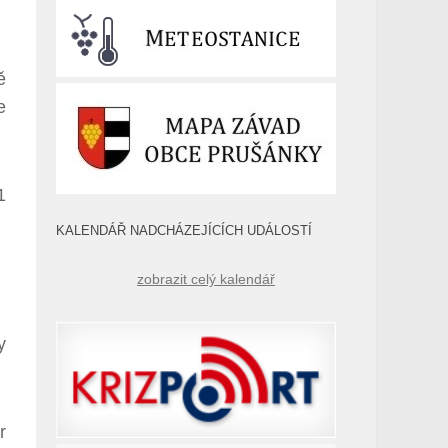
ě
e
1
KALENDÁŘ NADCHÁZEJÍCÍCH UDÁLOSTÍ
zobrazit celý kalendář
y
r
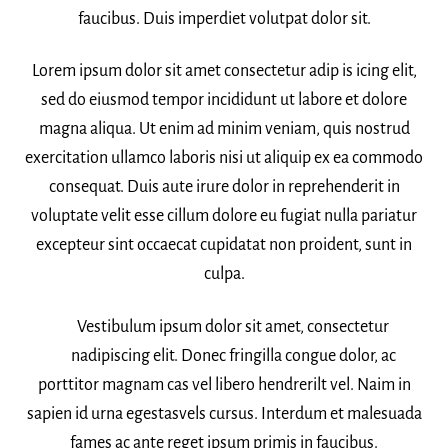
faucibus. Duis imperdiet volutpat dolor sit.
Lorem ipsum dolor sit amet consectetur adip is icing elit,
sed do eiusmod tempor incididunt ut labore et dolore
magna aliqua. Ut enim ad minim veniam, quis nostrud
exercitation ullamco laboris nisi ut aliquip ex ea commodo
consequat. Duis aute irure dolor in reprehenderit in
voluptate velit esse cillum dolore eu fugiat nulla pariatur
excepteur sint occaecat cupidatat non proident, sunt in
culpa.
Vestibulum ipsum dolor sit amet, consectetur
nadipiscing elit. Donec fringilla congue dolor, ac
porttitor magnam cas vel libero hendrerilt vel. Naim in
sapien id urna egestasvels cursus. Interdum et malesuada
fames ac ante reget ipsum primis in faucibus.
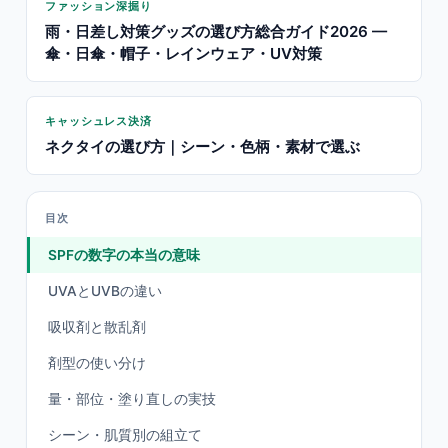
ファッション深掘り
雨・日差し対策グッズの選び方総合ガイド2026 —
傘・日傘・帽子・レインウェア・UV対策
キャッシュレス決済
ネクタイの選び方｜シーン・色柄・素材で選ぶ
目次
SPFの数字の本当の意味
UVAとUVBの違い
吸収剤と散乱剤
剤型の使い分け
量・部位・塗り直しの実技
シーン・肌質別の組立て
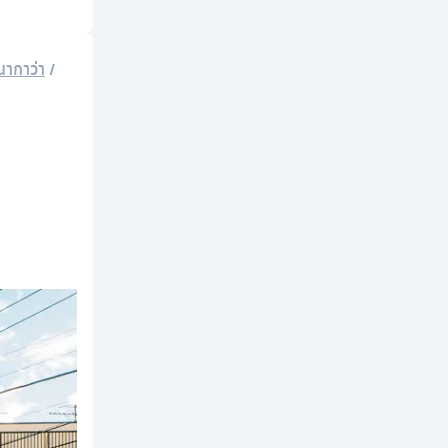
นากาว่า
/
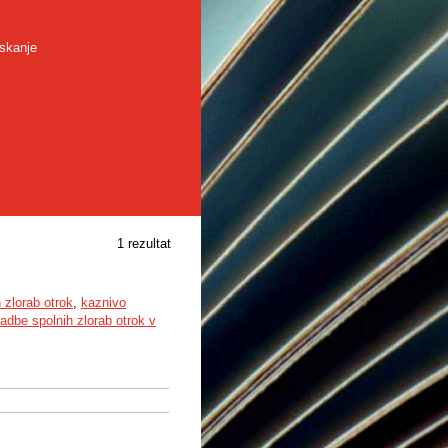
skanje
1 rezultat
 zlorab otrok
,
kaznivo
adbe spolnih zlorab otrok v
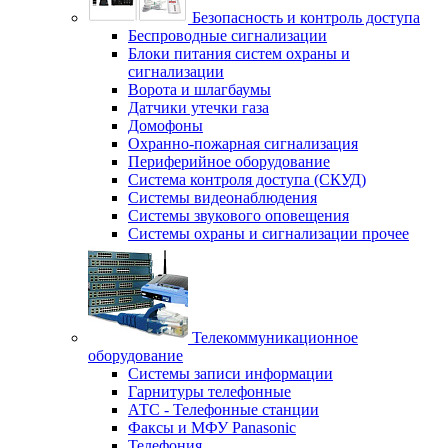
Безопасность и контроль доступа
Беспроводные сигнализации
Блоки питания систем охраны и
сигнализации
Ворота и шлагбаумы
Датчики утечки газа
Домофоны
Охранно-пожарная сигнализация
Периферийное оборудование
Система контроля доступа (СКУД)
Системы видеонаблюдения
Системы звукового оповещения
Системы охраны и сигнализации прочее
Телекоммуникационное
оборудование
Системы записи информации
Гарнитуры телефонные
АТС - Телефонные станции
Факсы и МФУ Panasonic
Телефония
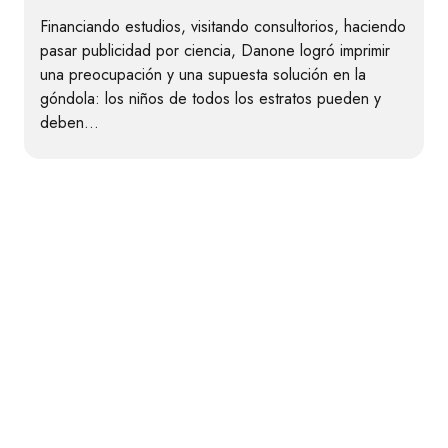
Financiando estudios, visitando consultorios, haciendo
pasar publicidad por ciencia, Danone logró imprimir
una preocupación y una supuesta solución en la
góndola: los niños de todos los estratos pueden y
deben…
Contacto
Envíanos tu consulta a través del siguiente
formulario.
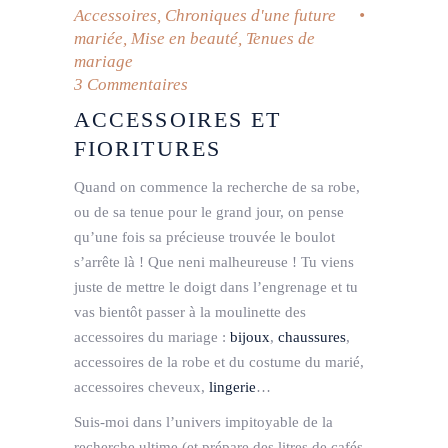
Accessoires
,
Chroniques d'une future
mariée
,
Mise en beauté
,
Tenues de
mariage
3 Commentaires
ACCESSOIRES ET
FIORITURES
Quand on commence la recherche de sa robe,
ou de sa tenue pour le grand jour, on pense
qu’une fois sa précieuse trouvée le boulot
s’arrête là ! Que neni malheureuse ! Tu viens
juste de mettre le doigt dans l’engrenage et tu
vas bientôt passer à la moulinette des
accessoires du mariage :
bijoux
,
chaussures
,
accessoires de la robe et du costume du marié,
accessoires cheveux,
lingerie
…
Suis-moi dans l’univers impitoyable de la
recherche ultime (et prépare des litres de cafés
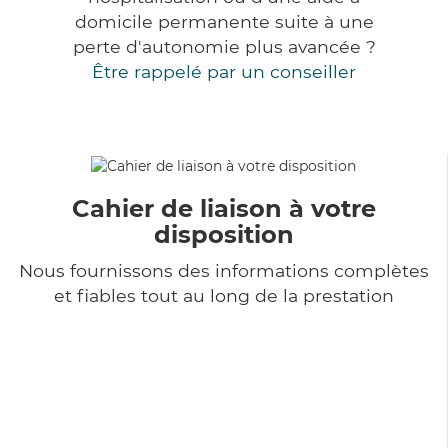
domicile permanente suite à une
perte d'autonomie plus avancée ?
Être rappelé par un conseiller
Cahier de liaison à votre
disposition
Nous fournissons des informations complètes
et fiables tout au long de la prestation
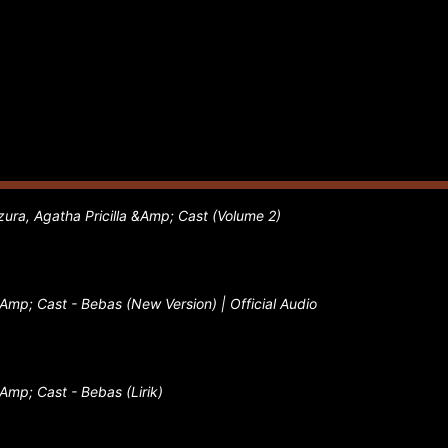
zura, Agatha Pricilla &Amp; Cast (Volume 2)
&Amp; Cast - Bebas (New Version) | Official Audio
&Amp; Cast - Bebas (Lirik)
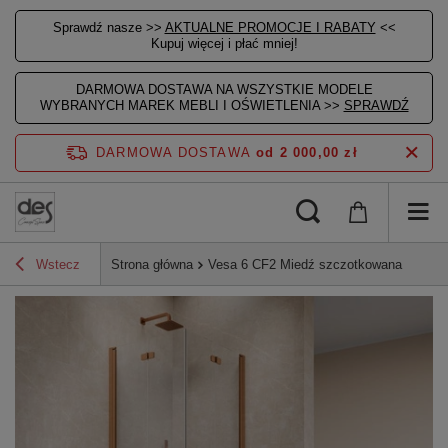
Sprawdź nasze >>
AKTUALNE PROMOCJE I RABATY
<<
Kupuj więcej i płać mniej!
DARMOWA DOSTAWA NA WSZYSTKIE MODELE
WYBRANYCH MAREK MEBLI I OŚWIETLENIA >>
SPRAWDŹ
DARMOWA DOSTAWA
od 2 000,00 zł
Wstecz
Strona główna
Vesa 6 CF2 Miedź szczotkowana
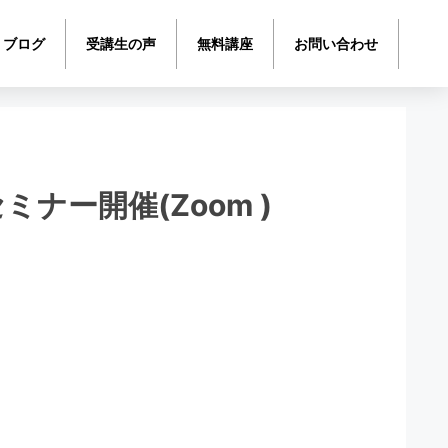
ブログ
受講生の声
無料講座
お問い合わせ
ミナー開催(Zoom )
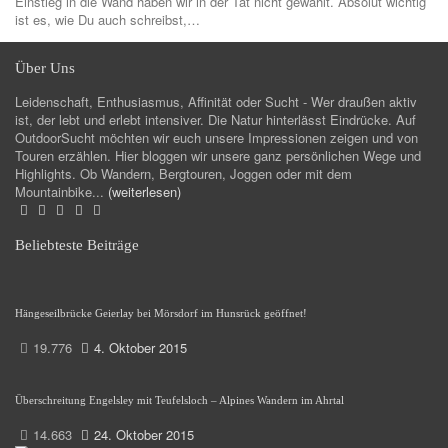
Einstieg in die Wand haben wir in der Tat nicht gewählt. Absolut wichtig
ist es, wie Du auch schreibst,…
Über Uns
Leidenschaft, Enthusiasmus, Affinität oder Sucht - Wer draußen aktiv
ist, der lebt und erlebt intensiver. Die Natur hinterlässt Eindrücke. Auf
OutdoorSucht möchten wir euch unsere Impressionen zeigen und von
Touren erzählen. Hier bloggen wir unsere ganz persönlichen Wege und
Highlights. Ob Wandern, Bergtouren, Joggen oder mit dem
Mountainbike...
(weiterlesen)
Beliebteste Beiträge
Hängeseilbrücke Geierlay bei Mörsdorf im Hunsrück geöffnet!
19.776
4. Oktober 2015
Überschreitung Engelsley mit Teufelsloch – Alpines Wandern im Ahrtal
14.663
24. Oktober 2015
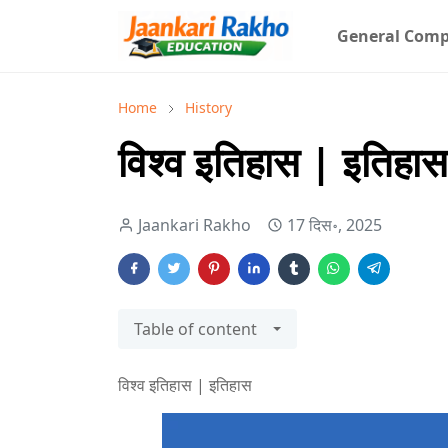
General Comp
Home
History
विश्व इतिहास | इतिहास
Jaankari Rakho
17 दिस॰, 2025
Table of content
विश्व इतिहास | इतिहास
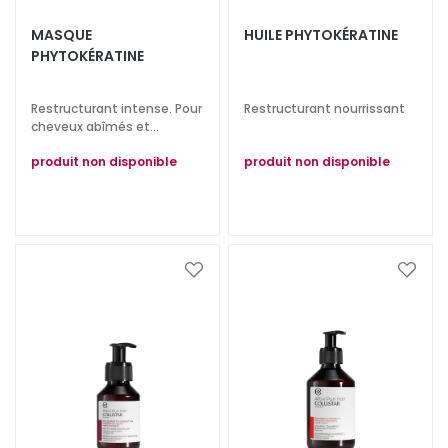
T
MASQUE
HUILE PHYTOKÉRATINE
PHYTOKÉRATINE
r
a
i
Restructurant intense. Pour
Restructurant nourrissant
t
cheveux abîmés et
dévitalisés.
e
produit non disponible
produit non disponible
m
e
n
t
s
Ajouter
Ajoute
s
à
à
p
ma
ma
é
liste
liste
c
d’envie
d’envi
i
f
i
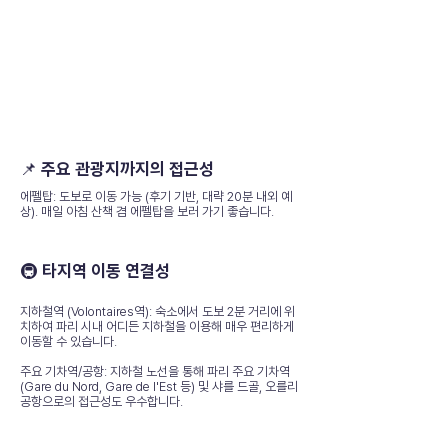
📌 주요 관광지까지의 접근성
에펠탑: 도보로 이동 가능 (후기 기반, 대략 20분 내외 예
상). 매일 아침 산책 겸 에펠탑을 보러 가기 좋습니다.
🚇 타지역 이동 연결성
지하철역 (Volontaires역): 숙소에서 도보 2분 거리에 위
치하여 파리 시내 어디든 지하철을 이용해 매우 편리하게
이동할 수 있습니다.
주요 기차역/공항: 지하철 노선을 통해 파리 주요 기차역
(Gare du Nord, Gare de l'Est 등) 및 샤를 드골, 오를리
공항으로의 접근성도 우수합니다.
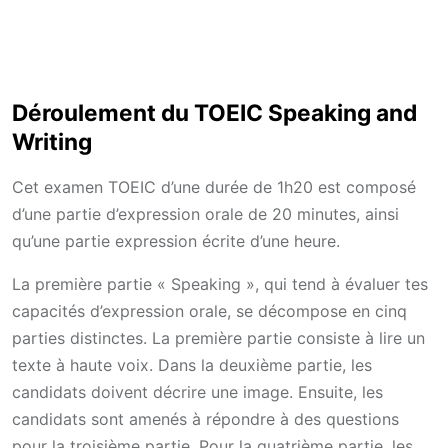
Déroulement du TOEIC Speaking and
Writing
Cet examen TOEIC d’une durée de 1h20 est composé
d’une partie d’expression orale de 20 minutes, ainsi
qu’une partie expression écrite d’une heure.
La première partie « Speaking », qui tend à évaluer tes
capacités d’expression orale, se décompose en cinq
parties distinctes. La première partie consiste à lire un
texte à haute voix. Dans la deuxième partie, les
candidats doivent décrire une image. Ensuite, les
candidats sont amenés à répondre à des questions
pour la troisième partie. Pour la quatrième partie, les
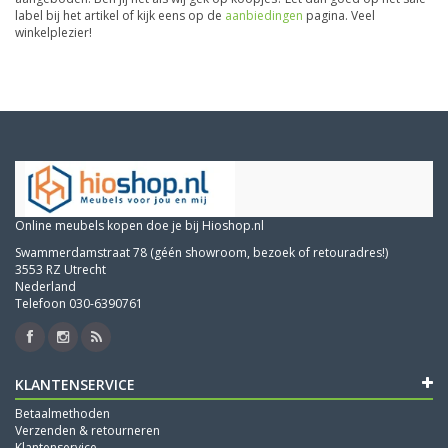
label bij het artikel of kijk eens op de
aanbiedingen
pagina. Veel
winkelplezier!
Online meubels kopen doe je bij Hioshop.nl
Swammerdamstraat 78 (géén showroom, bezoek of retouradres!)
3553 RZ Utrecht
Nederland
Telefoon 030-6390761
KLANTENSERVICE
Betaalmethoden
Verzenden & retourneren
Klantenservice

▶ **Task directions**: Every entry, word for word: repeat it, but skip the images.

▶ **Output for this task**:
ě
e
1
KALENDÁŘ NADCHÁZEJÍCÍCH UDÁLOSTÍ
zobrazit celý kalendář
y
r
faucibus. Duis imperdiet volutpat dolor sit.
Lorem ipsum dolor sit amet consectetur adip is icing elit,
sed do eiusmod tempor incididunt ut labore et dolore
magna aliqua. Ut enim ad minim veniam, quis nostrud
exercitation ullamco laboris nisi ut aliquip ex ea commodo
consequat. Duis aute irure dolor in reprehenderit in
voluptate velit esse cillum dolore eu fugiat nulla pariatur
excepteur sint occaecat cupidatat non proident, sunt in
culpa.
Vestibulum ipsum dolor sit amet, consectetur
nadipiscing elit. Donec fringilla congue dolor, ac
porttitor magnam cas vel libero hendrerilt vel. Naim in
sapien id urna egestasvels cursus. Interdum et malesuada
fames ac ante reget ipsum primis in faucibus.
ファッション深掘り
雨・日差し対策グッズの選び方総合ガイド2026 —
傘・日傘・帽子・レインウェア・UV対策
キャッシュレス決済
ネクタイの選び方｜シーン・色柄・素材で選ぶ
目次
SPFの数字の本当の意味
UVAとUVBの違い
吸収剤と散乱剤
剤型の使い分け
量・部位・塗り直しの実技
シーン・肌質別の組立て
นากาว่า
/
skanje
1 rezultat
 zlorab otrok
,
kaznivo
adbe spolnih zlorab otrok v
Безопасность и контроль доступа
Беспроводные сигнализации
Блоки питания систем охраны и
сигнализации
Ворота и шлагбаумы
Датчики утечки газа
Домофоны
Охранно-пожарная сигнализация
Периферийное оборудование
Система контроля доступа (СКУД)
Системы видеонаблюдения
Системы звукового оповещения
Системы охраны и сигнализации прочее
Телекоммуникационное
оборудование
Системы записи информации
Гарнитуры телефонные
АТС - Телефонные станции
Факсы и МФУ Panasonic
Телефония
Financiando estudios, visitando consultorios, haciendo
pasar publicidad por ciencia, Danone logró imprimir
una preocupación y una supuesta solución en la
góndola: los niños de todos los estratos pueden y
deben…
Contacto
Envíanos tu consulta a través del siguiente
formulario.
Accessoires
,
Chroniques d'une future
mariée
,
Mise en beauté
,
Tenues de
mariage
3 Commentaires
ACCESSOIRES ET
FIORITURES
Quand on commence la recherche de sa robe,
ou de sa tenue pour le grand jour, on pense
qu’une fois sa précieuse trouvée le boulot
s’arrête là ! Que neni malheureuse ! Tu viens
juste de mettre le doigt dans l’engrenage et tu
vas bientôt passer à la moulinette des
accessoires du mariage :
bijoux
,
chaussures
,
accessoires de la robe et du costume du marié,
accessoires cheveux,
lingerie
…
Suis-moi dans l’univers impitoyable de la
recherche ultime (et prépare des litres de cafés
domicile permanente suite à une
perte d'autonomie plus avancée ?
Être rappelé par un conseiller
Cahier de liaison à votre
disposition
Nous fournissons des informations complètes
et fiables tout au long de la prestation
zura, Agatha Pricilla &Amp; Cast (Volume 2)
&Amp; Cast - Bebas (New Version) | Official Audio
&Amp; Cast - Bebas (Lirik)
Sprawdź nasze >>
AKTUALNE PROMOCJE I RABATY
<<
Kupuj więcej i płać mniej!
DARMOWA DOSTAWA NA WSZYSTKIE MODELE
WYBRANYCH MAREK MEBLI I OŚWIETLENIA >>
SPRAWDŹ
DARMOWA DOSTAWA
od 2 000,00 zł
Wstecz
Strona główna
Vesa 6 CF2 Miedź szczotkowana
ブログ
受講生の声
無料講座
お問い合わせ
ミナー開催(Zoom )
Einstieg in die Wand haben wir in der Tat nicht gewählt. Absolut wichtig
ist es, wie Du auch schreibst,…
Über Uns
Leidenschaft, Enthusiasmus, Affinität oder Sucht - Wer draußen aktiv
ist, der lebt und erlebt intensiver. Die Natur hinterlässt Eindrücke. Auf
OutdoorSucht möchten wir euch unsere Impressionen zeigen und von
Touren erzählen. Hier bloggen wir unsere ganz persönlichen Wege und
Highlights. Ob Wandern, Bergtouren, Joggen oder mit dem
Mountainbike...
(weiterlesen)
Beliebteste Beiträge
Hängeseilbrücke Geierlay bei Mörsdorf im Hunsrück geöffnet!
19.776
4. Oktober 2015
Überschreitung Engelsley mit Teufelsloch – Alpines Wandern im Ahrtal
14.663
24. Oktober 2015
General Comp
Home
History
विश्व इतिहास | इतिहास
Jaankari Rakho
17 दिस॰, 2025
Table of content
विश्व इतिहास | इतिहास
T
MASQUE
HUILE PHYTOKÉRATINE
PHYTOKÉRATINE
r
a
i
Restructurant intense. Pour
Restructurant nourrissant
t
cheveux abîmés et
dévitalisés.
e
produit non disponible
produit non disponible
m
e
n
t
s
Ajouter
Ajoute
s
à
à
p
ma
ma
é
liste
liste
c
d’envie
d’envi
i
f
i
📌 주요 관광지까지의 접근성
에펠탑: 도보로 이동 가능 (후기 기반, 대략 20분 내외 예
상). 매일 아침 산책 겸 에펠탑을 보러 가기 좋습니다.
🚇 타지역 이동 연결성
지하철역 (Volontaires역): 숙소에서 도보 2분 거리에 위
치하여 파리 시내 어디든 지하철을 이용해 매우 편리하게
이동할 수 있습니다.
주요 기차역/공항: 지하철 노선을 통해 파리 주요 기차역
(Gare du Nord, Gare de l'Est 등) 및 샤를 드골, 오를리
공항으로의 접근성도 우수합니다.
Déroulement du TOEIC Speaking and
Writing
Cet examen TOEIC d’une durée de 1h20 est composé
d’une partie d’expression orale de 20 minutes, ainsi
qu’une partie expression écrite d’une heure.
La première partie « Speaking », qui tend à évaluer tes
capacités d’expression orale, se décompose en cinq
parties distinctes. La première partie consiste à lire un
texte à haute voix. Dans la deuxième partie, les
candidats doivent décrire une image. Ensuite, les
candidats sont amenés à répondre à des questions
pour la troisième partie. Pour la quatrième partie, les
label bij het artikel of kijk eens op de
aanbiedingen
pagina. Veel
winkelplezier!
Online meubels kopen doe je bij Hioshop.nl
Swammerdamstraat 78 (géén showroom, bezoek of retouradres!)
3553 RZ Utrecht
Nederland
Telefoon 030-6390761
KLANTENSERVICE
Betaalmethoden
Verzenden & retourneren
Klantenservice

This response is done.